> **Aim of the exercise**
Copy the records below exactly, leaving out every picture.

> **Data for analysis**
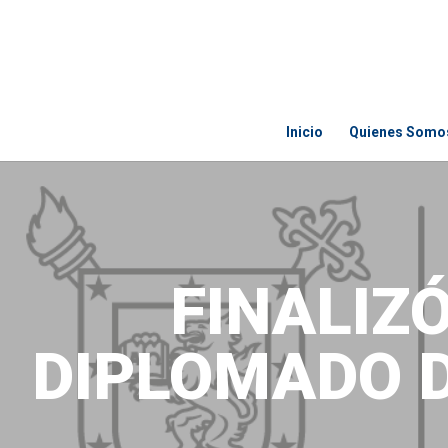
Inicio
Quienes Somo
FINALIZ
DIPLOMADO 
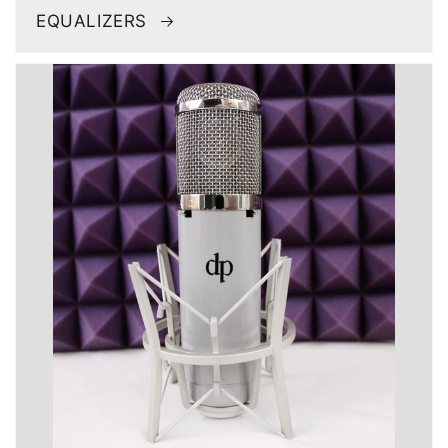
EQUALIZERS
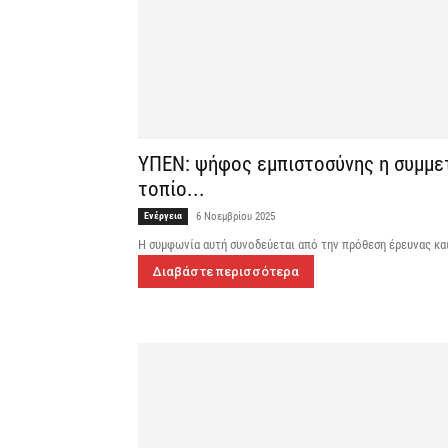
ΥΠΕΝ: ψήφος εμπιστοσύνης η συμμετ
τοπίο...
Ενέργεια
6 Νοεμβρίου 2025
Η συμφωνία αυτή συνοδεύεται από την πρόθεση έρευνας κα
Διαβάστε περισσότερα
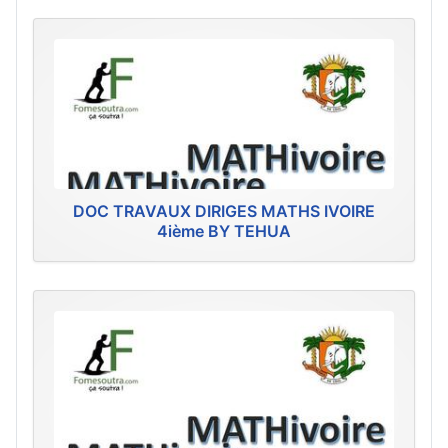
DOC TRAVAUX DIRIGES MATHS IVOIRE
4ième BY TEHUA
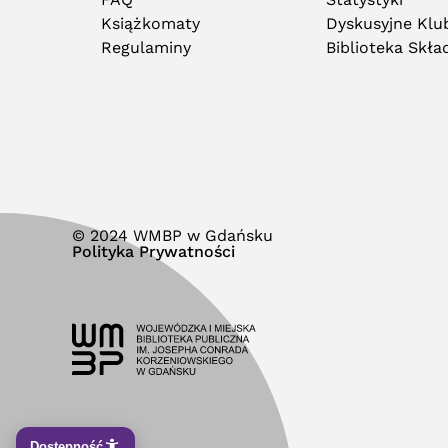
Książkomaty
Dyskusyjne Klub
Regulaminy
Biblioteka Skł
© 2024 WMBP w Gdańsku
Polityka Prywatności
Dostępność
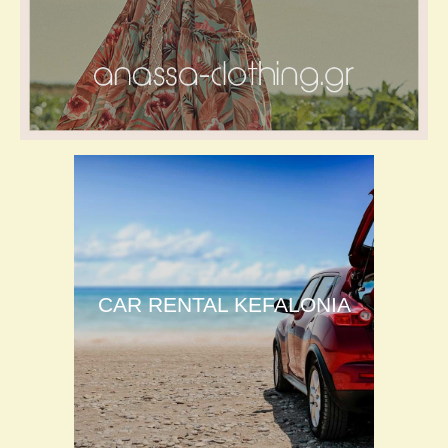
CAR RENTAL KEFALONIA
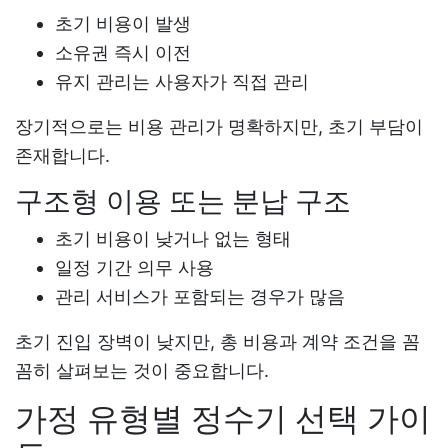
초기 비용이 발생
소유권 즉시 이전
유지 관리는 사용자가 직접 관리
장기적으로는 비용 관리가 명확하지만, 초기 부담이
존재합니다.
구조형 이용 또는 분납 구조
초기 비용이 낮거나 없는 형태
일정 기간 의무 사용
관리 서비스가 포함되는 경우가 많음
초기 진입 장벽이 낮지만, 총 비용과 계약 조건을 꼼
꼼히 살펴보는 것이 중요합니다.
가정 유형별 정수기 선택 가이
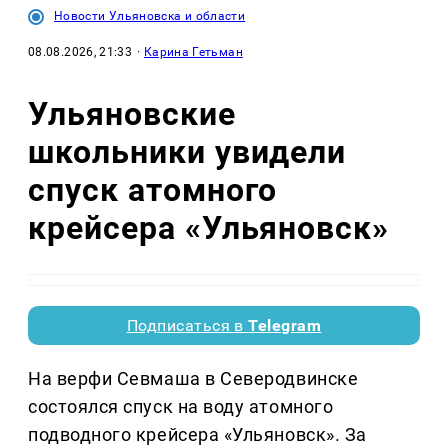
Новости Ульяновска и области
08.08.2026, 21:33
·
Карина Гетьман
Ульяновские
школьники увидели
спуск атомного
крейсера «Ульяновск»
Подписаться в
Telegram
На верфи Севмаша в Северодвинске
состоялся спуск на воду атомного
подводного крейсера «Ульяновск». За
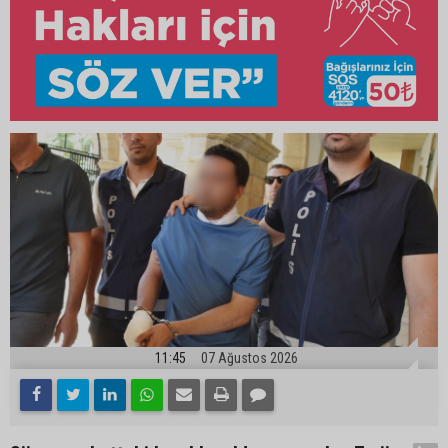
11:45
07 Ağustos 2026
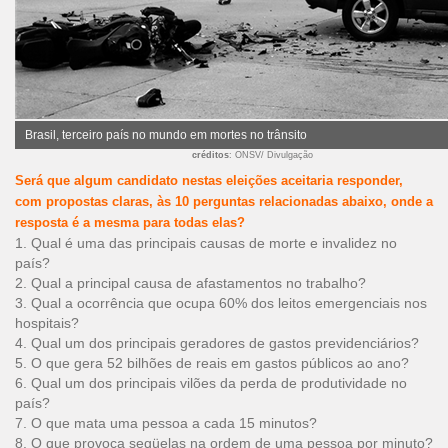
Brasil, terceiro país no mundo em mortes no trânsito
créditos
: ONSV/ Divulgação
Será que algum candidato nestas eleições aceitaria responder,
com propostas claras, às 10 perguntas relacionadas abaixo, onde a
resposta é a mesma para todas elas?
1. Qual é uma das principais causas de morte e invalidez no
país?
2. Qual a principal causa de afastamentos no trabalho?
3. Qual a ocorrência que ocupa 60% dos leitos emergenciais nos
hospitais?
4. Qual um dos principais geradores de gastos previdenciários?
5. O que gera 52 bilhões de reais em gastos públicos ao ano?
6. Qual um dos principais vilões da perda de produtividade no
país?
7. O que mata uma pessoa a cada 15 minutos?
8. O que provoca seqüelas na ordem de uma pessoa por minuto?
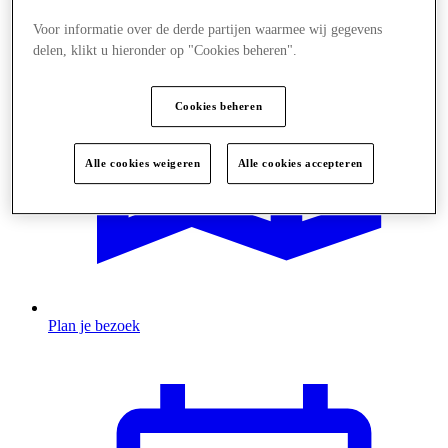
Voor informatie over de derde partijen waarmee wij gegevens
delen, klikt u hieronder op "Cookies beheren".
Cookies beheren
Alle cookies weigeren
Alle cookies accepteren
Plan je bezoek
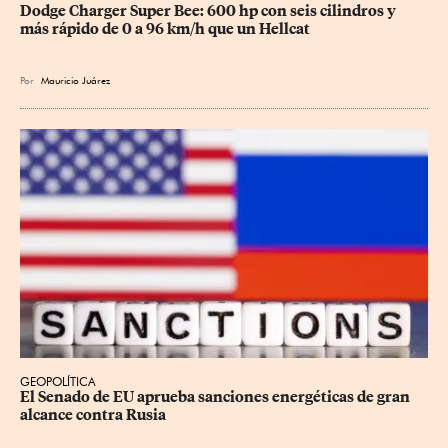
Dodge Charger Super Bee: 600 hp con seis cilindros y 
más rápido de 0 a 96 km/h que un Hellcat
Por
Mauricio Juárez
GEOPOLÍTICA
El Senado de EU aprueba sanciones energéticas de gran 
alcance contra Rusia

> **Written answer**
Inicio
Quienes Somo
FINALIZ
DIPLOMADO 
EQUALIZERS
ΥΠΕΝ: ψήφος εμπιστοσύνης η συμμετ
τοπίο...
Ενέργεια
6 Νοεμβρίου 2025
Η συμφωνία αυτή συνοδεύεται από την πρόθεση έρευνας κα
Διαβάστε περισσότερα
DOC TRAVAUX DIRIGES MATHS IVOIRE
4ième BY TEHUA
Książkomaty
Dyskusyjne Klub
Regulaminy
Biblioteka Skł
© 2024 WMBP w Gdańsku
Polityka Prywatności
Dostępność
CAR RENTAL KEFALONIA
초기 비용이 발생
소유권 즉시 이전
유지 관리는 사용자가 직접 관리
장기적으로는 비용 관리가 명확하지만, 초기 부담이
존재합니다.
구조형 이용 또는 분납 구조
초기 비용이 낮거나 없는 형태
일정 기간 의무 사용
관리 서비스가 포함되는 경우가 많음
초기 진입 장벽이 낮지만, 총 비용과 계약 조건을 꼼
꼼히 살펴보는 것이 중요합니다.
가정 유형별 정수기 선택 가이
Новости Ульяновска и области
08.08.2026, 21:33
·
Карина Гетьман
Ульяновские
школьники увидели
спуск атомного
крейсера «Ульяновск»
Подписаться в
Telegram
На верфи Севмаша в Северодвинске
состоялся спуск на воду атомного
подводного крейсера «Ульяновск». За
11:45
07 Ağustos 2026
Brasil, terceiro país no mundo em mortes no trânsito
créditos
: ONSV/ Divulgação
Será que algum candidato nestas eleições aceitaria responder,
com propostas claras, às 10 perguntas relacionadas abaixo, onde a
resposta é a mesma para todas elas?
1. Qual é uma das principais causas de morte e invalidez no
país?
2. Qual a principal causa de afastamentos no trabalho?
3. Qual a ocorrência que ocupa 60% dos leitos emergenciais nos
hospitais?
4. Qual um dos principais geradores de gastos previdenciários?
5. O que gera 52 bilhões de reais em gastos públicos ao ano?
6. Qual um dos principais vilões da perda de produtividade no
país?
7. O que mata uma pessoa a cada 15 minutos?
8. O que provoca seqüelas na ordem de uma pessoa por minuto?
Voor informatie over de derde partijen waarmee wij gegevens
delen, klikt u hieronder op "Cookies beheren".
Cookies beheren
Alle cookies weigeren
Alle cookies accepteren
Plan je bezoek
Dodge Charger Super Bee: 600 hp con seis cilindros y 
más rápido de 0 a 96 km/h que un Hellcat
Por
Mauricio Juárez
GEOPOLÍTICA
El Senado de EU aprueba sanciones energéticas de gran 
alcance contra Rusia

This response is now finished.